*** The data Section Begins ***

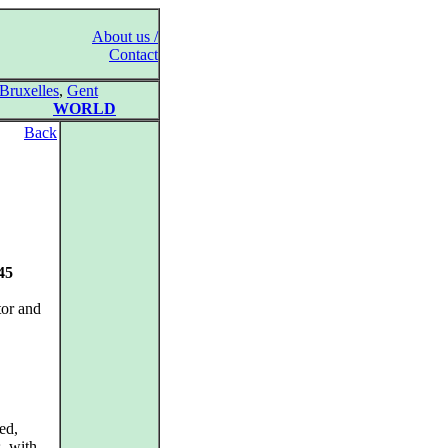
About us /
Contact
Bruxelles
,
Gent
WORLD
Back
45
tor and
ed,
s, with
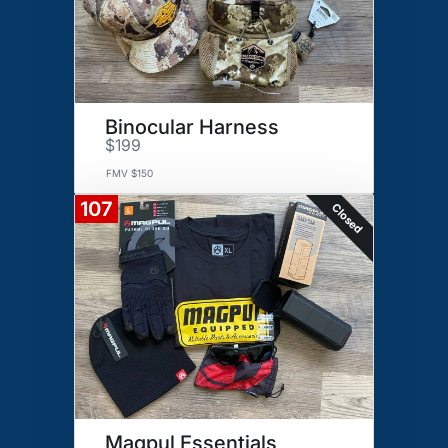
Binocular Harness
$199
FMV $150
107
Closed
Magpul Essentials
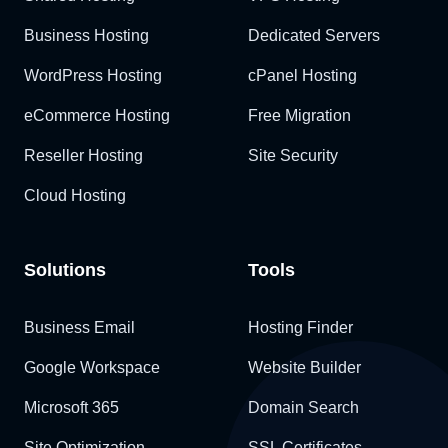
Business Hosting
Dedicated Servers
WordPress Hosting
cPanel Hosting
eCommerce Hosting
Free Migration
Reseller Hosting
Site Security
Cloud Hosting
Solutions
Tools
Business Email
Hosting Finder
Google Workspace
Website Builder
Microsoft 365
Domain Search
Site Optimization
SSL Certificates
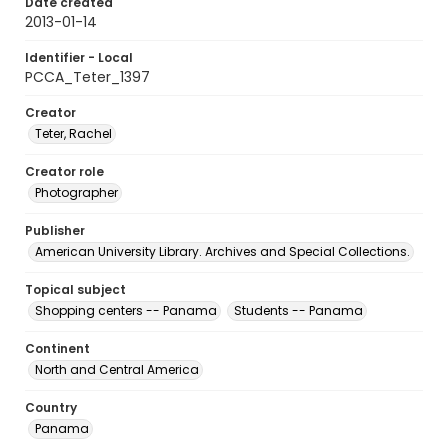
Date created
2013-01-14
Identifier - Local
PCCA_Teter_1397
Creator
Teter, Rachel
Creator role
Photographer
Publisher
American University Library. Archives and Special Collections.
Topical subject
Shopping centers -- Panama
Students -- Panama
Continent
North and Central America
Country
Panama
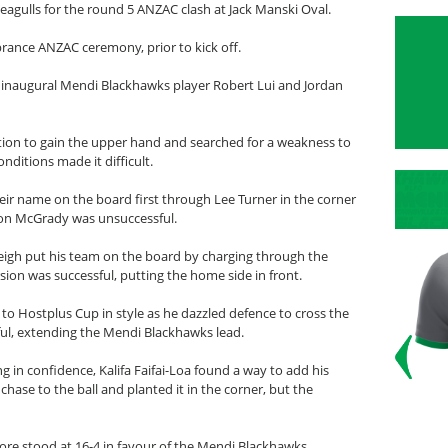
gulls for the round 5 ANZAC clash at Jack Manski Oval.
ance ANZAC ceremony, prior to kick off.
naugural Mendi Blackhawks player Robert Lui and Jordan
tion to gain the upper hand and searched for a weakness to
nditions made it difficult.
eir name on the board first through Lee Turner in the corner
on McGrady was unsuccessful.
igh put his team on the board by charging through the
rsion was successful, putting the home side in front.
o Hostplus Cup in style as he dazzled defence to cross the
sful, extending the Mendi Blackhawks lead.
 in confidence, Kalifa Faifai-Loa found a way to add his
ase to the ball and planted it in the corner, but the
score stood at 16-4 in favour of the Mendi Blackhawks.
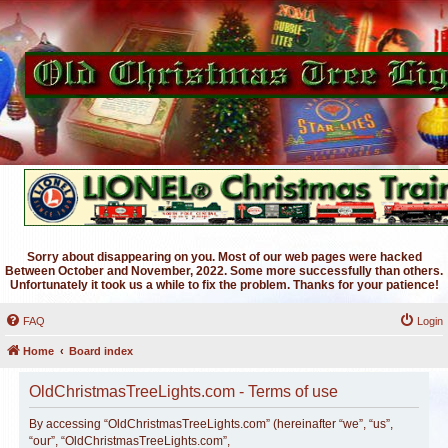
Sorry about disappearing on you. Most of our web pages were hacked
Between October and November, 2022. Some more successfully than others.
Unfortunately it took us a while to fix the problem. Thanks for your patience!
FAQ
Login
Home
Board index
OldChristmasTreeLights.com - Terms of use
By accessing “OldChristmasTreeLights.com” (hereinafter “we”, “us”,
“our”, “OldChristmasTreeLights.com”,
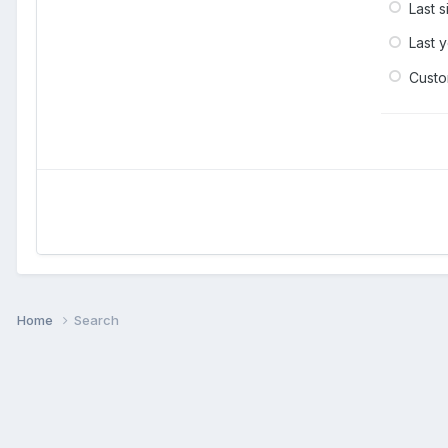
Last 
Last 
Cust
Home
Search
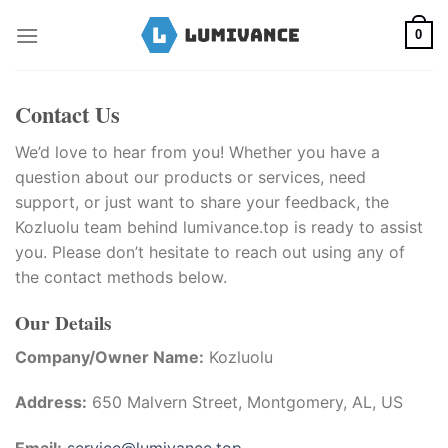
Skip
to
0
content
Contact Us
We’d love to hear from you! Whether you have a
question about our products or services, need
support, or just want to share your feedback, the
Kozluolu team behind lumivance.top is ready to assist
you. Please don’t hesitate to reach out using any of
the contact methods below.
Our Details
Company/Owner Name:
Kozluolu
Address:
650 Malvern Street, Montgomery, AL, US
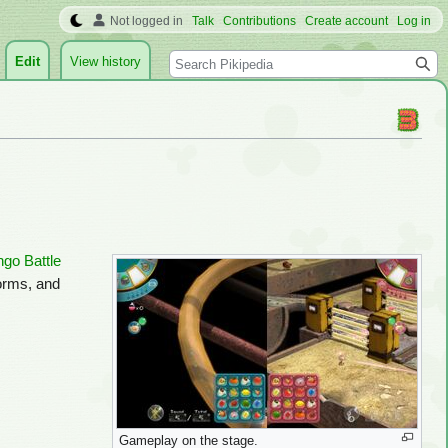
Not logged in
Talk
Contributions
Create account
Log in
Search
Edit
View history
ngo Battle
forms, and
Gameplay on the stage.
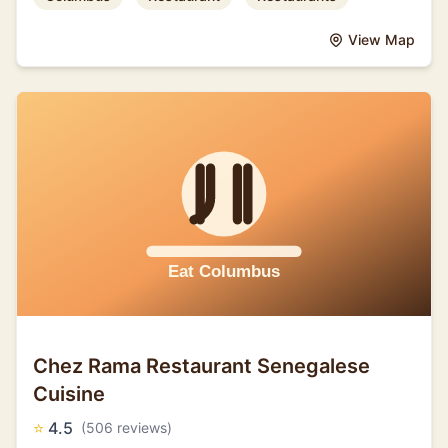
View Map
Chez Rama Restaurant Senegalese
Cuisine
⭐
4.5
(506 reviews)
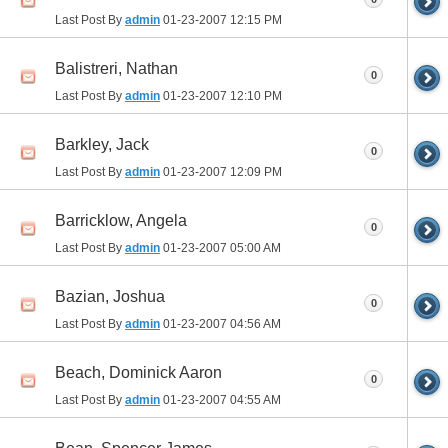
Last Post By
admin
01-23-2007
12:15 PM
Balistreri, Nathan
0
Last Post By
admin
01-23-2007
12:10 PM
Barkley, Jack
0
Last Post By
admin
01-23-2007
12:09 PM
Barricklow, Angela
0
Last Post By
admin
01-23-2007
05:00 AM
Bazian, Joshua
0
Last Post By
admin
01-23-2007
04:56 AM
Beach, Dominick Aaron
0
Last Post By
admin
01-23-2007
04:55 AM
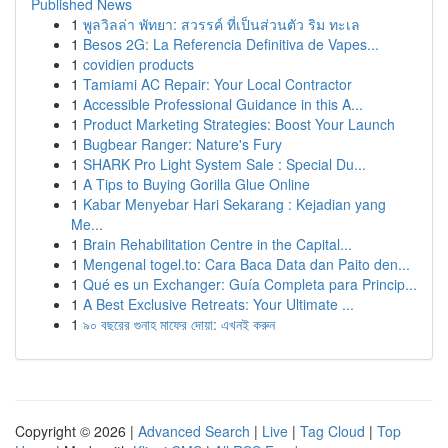
Published News
1
พูลวิลล่า พัทยา: สวรรค์ ที่เป็นส่วนตัว ริม ทะเล
1
Besos 2G: La Referencia Definitiva de Vapes...
1
covidien products
1
Tamiami AC Repair: Your Local Contractor
1
Accessible Professional Guidance in this A...
1
Product Marketing Strategies: Boost Your Launch
1
Bugbear Ranger: Nature's Fury
1
SHARK Pro Light System Sale : Special Du...
1
A Tips to Buying Gorilla Glue Online
1
Kabar Menyebar Hari Sekarang : Kejadian yang
Me...
1
Brain Rehabilitation Centre in the Capital...
1
Mengenal togel.to: Cara Baca Data dan Paito den...
1
Qué es un Exchanger: Guía Completa para Princip...
1
A Best Exclusive Retreats: Your Ultimate ...
1
৯০ বছরের গুনাহ মাফের দোয়া: এখনই করুন
Copyright © 2026 |
Advanced Search
|
Live
|
Tag Cloud
|
Top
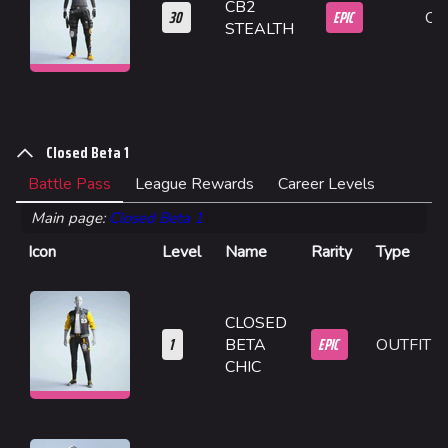
CB2
30
EPIC
OU
Builds
STEALTH
Specializations
Weapons
Gadgets
Closed Beta 1
Gamemodes
Battle Pass
League Rewards
Career Levels
Cashout
Main page:
Closed Beta 1
Icon
Level
Name
Rarity
Type
Ranked Cashout
Quick Cash
CLOSED
Team Deathmatch
1
EPIC
BETA
OUTFIT
Power Shift
CHIC
Point Break
Arenas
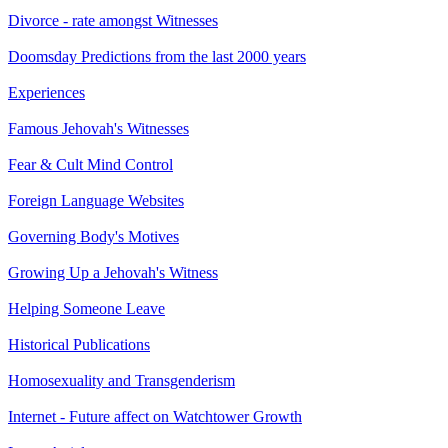
Divorce - rate amongst Witnesses
Doomsday Predictions from the last 2000 years
Experiences
Famous Jehovah's Witnesses
Fear & Cult Mind Control
Foreign Language Websites
Governing Body's Motives
Growing Up a Jehovah's Witness
Helping Someone Leave
Historical Publications
Homosexuality and Transgenderism
Internet - Future affect on Watchtower Growth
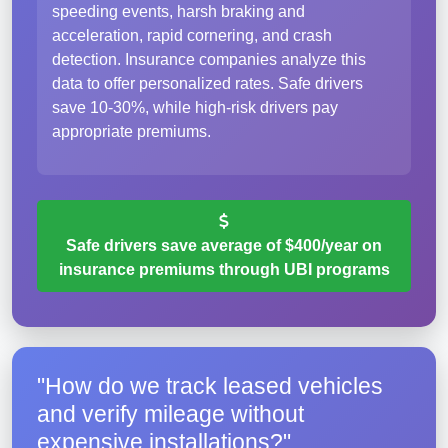
speeding events, harsh braking and
acceleration, rapid cornering, and crash
detection. Insurance companies analyze this
data to offer personalized rates. Safe drivers
save 10-30%, while high-risk drivers pay
appropriate premiums.
Safe drivers save average of $400/year on
insurance premiums through UBI programs
"How do we track leased vehicles
and verify mileage without
expensive installations?"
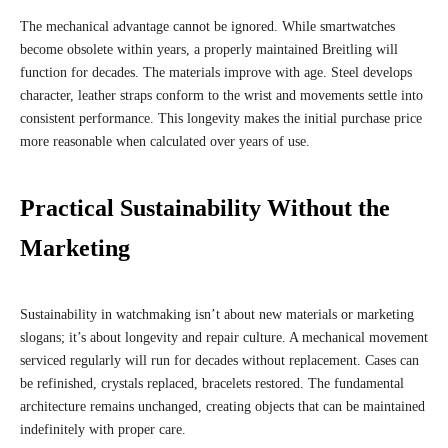
The mechanical advantage cannot be ignored. While smartwatches
become obsolete within years, a properly maintained Breitling will
function for decades. The materials improve with age. Steel develops
character, leather straps conform to the wrist and movements settle into
consistent performance. This longevity makes the initial purchase price
more reasonable when calculated over years of use.
Practical Sustainability Without the
Marketing
Sustainability in watchmaking isn’t about new materials or marketing
slogans; it’s about longevity and repair culture. A mechanical movement
serviced regularly will run for decades without replacement. Cases can
be refinished, crystals replaced, bracelets restored. The fundamental
architecture remains unchanged, creating objects that can be maintained
indefinitely with proper care.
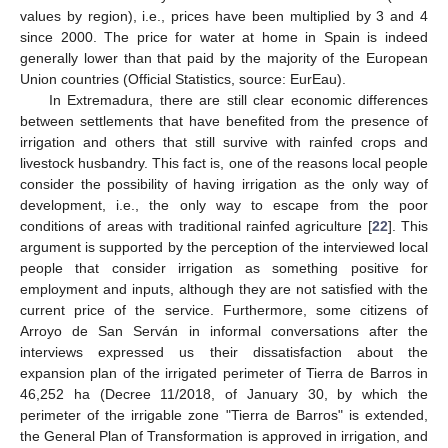
values by region), i.e., prices have been multiplied by 3 and 4
since 2000. The price for water at home in Spain is indeed
generally lower than that paid by the majority of the European
Union countries (Official Statistics, source: EurEau).
In Extremadura, there are still clear economic differences
between settlements that have benefited from the presence of
irrigation and others that still survive with rainfed crops and
livestock husbandry. This fact is, one of the reasons local people
consider the possibility of having irrigation as the only way of
development, i.e., the only way to escape from the poor
conditions of areas with traditional rainfed agriculture [
22
]. This
argument is supported by the perception of the interviewed local
people that consider irrigation as something positive for
employment and inputs, although they are not satisfied with the
current price of the service. Furthermore, some citizens of
Arroyo de San Serván in informal conversations after the
interviews expressed us their dissatisfaction about the
expansion plan of the irrigated perimeter of Tierra de Barros in
46,252 ha (Decree 11/2018, of January 30, by which the
perimeter of the irrigable zone "Tierra de Barros" is extended,
the General Plan of Transformation is approved in irrigation, and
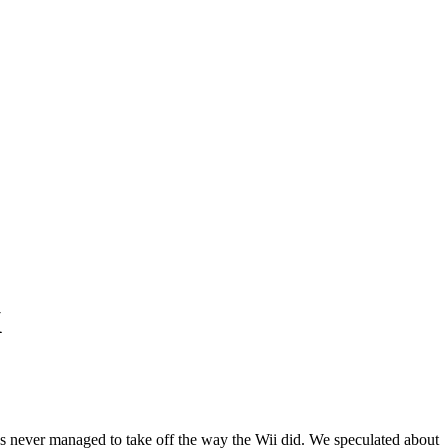
X
as never managed to take off the way the Wii did. We speculated about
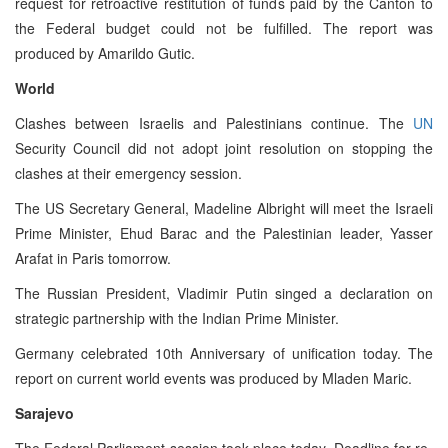
request for retroactive restitution of funds paid by the Canton to
the Federal budget could not be fulfilled. The report was
produced by Amarildo Gutic.
World
Clashes between Israelis and Palestinians continue. The
UN
Security Council did not adopt joint resolution on stopping the
clashes at their emergency session.
The US Secretary General, Madeline Albright will meet the Israeli
Prime Minister, Ehud Barac and the Palestinian leader, Yasser
Arafat in Paris tomorrow.
The Russian President, Vladimir Putin singed a declaration on
strategic partnership with the Indian Prime Minister.
Germany celebrated 10th Anniversary of unification today. The
report on current world events was produced by Mladen Maric.
Sarajevo
The Federal Parliament session took place today. Deadline for re-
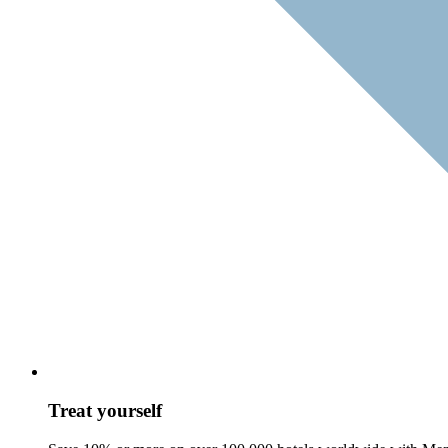
Treat yourself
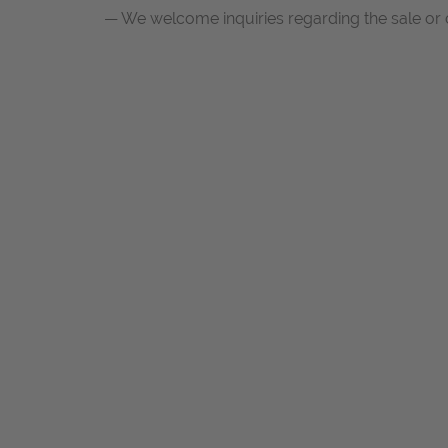
— We welcome inquiries regarding the sale or 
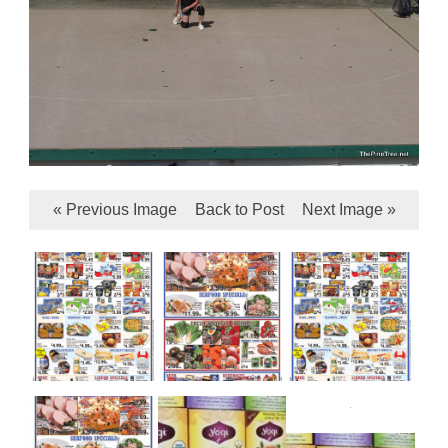
« Previous Image
Back to Post
Next Image »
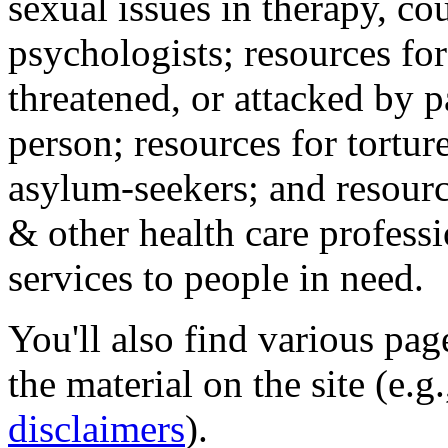
sexual issues in therapy, co
psychologists; resources for
threatened, or attacked by pa
person; resources for tortur
asylum-seekers; and resourc
& other health care professi
services to people in need.
You'll also find various pa
the material on the site (e.g
disclaimers
).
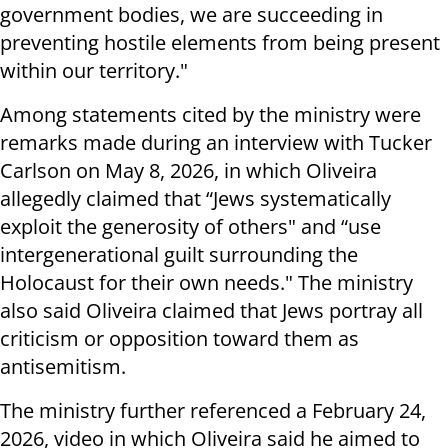
government bodies, we are succeeding in
preventing hostile elements from being present
within our territory."
Among statements cited by the ministry were
remarks made during an interview with Tucker
Carlson on May 8, 2026, in which Oliveira
allegedly claimed that “Jews systematically
exploit the generosity of others" and “use
intergenerational guilt surrounding the
Holocaust for their own needs." The ministry
also said Oliveira claimed that Jews portray all
criticism or opposition toward them as
antisemitism.
The ministry further referenced a February 24,
2026, video in which Oliveira said he aimed to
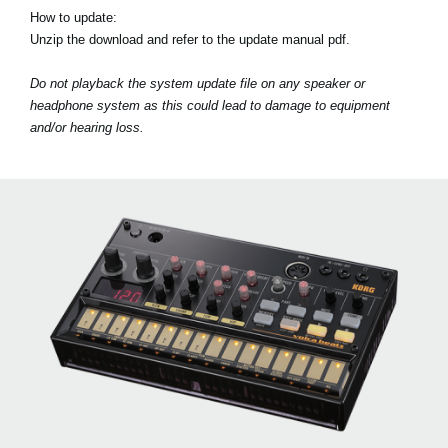
How to update:
Unzip the download and refer to the update manual pdf.
Do not playback the system update file on any speaker or
headphone system as this could lead to damage to equipment
and/or hearing loss.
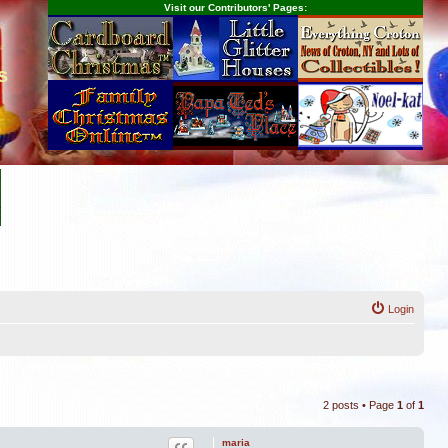
Visit our Contributors' Pages:
s
Login
2 posts • Page
1
of
1
maria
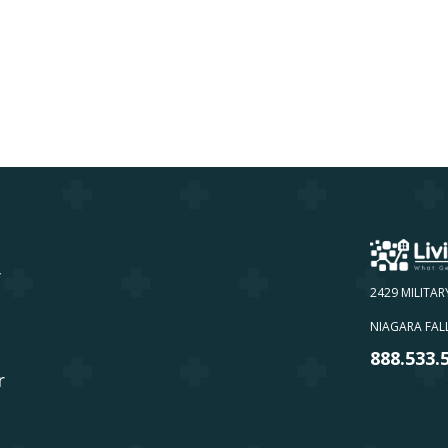
y
2429 MILITAR
NIAGARA FALL
888.533.
r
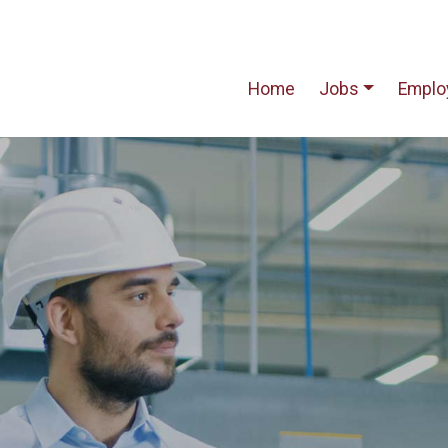
Home
Jobs
Emplo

*** The data Section Ends ***

> _Task objective_: Give the count of lines in the material containing "Blackhawks". The reply is that number alone.

> _Answer to the exercise_: 3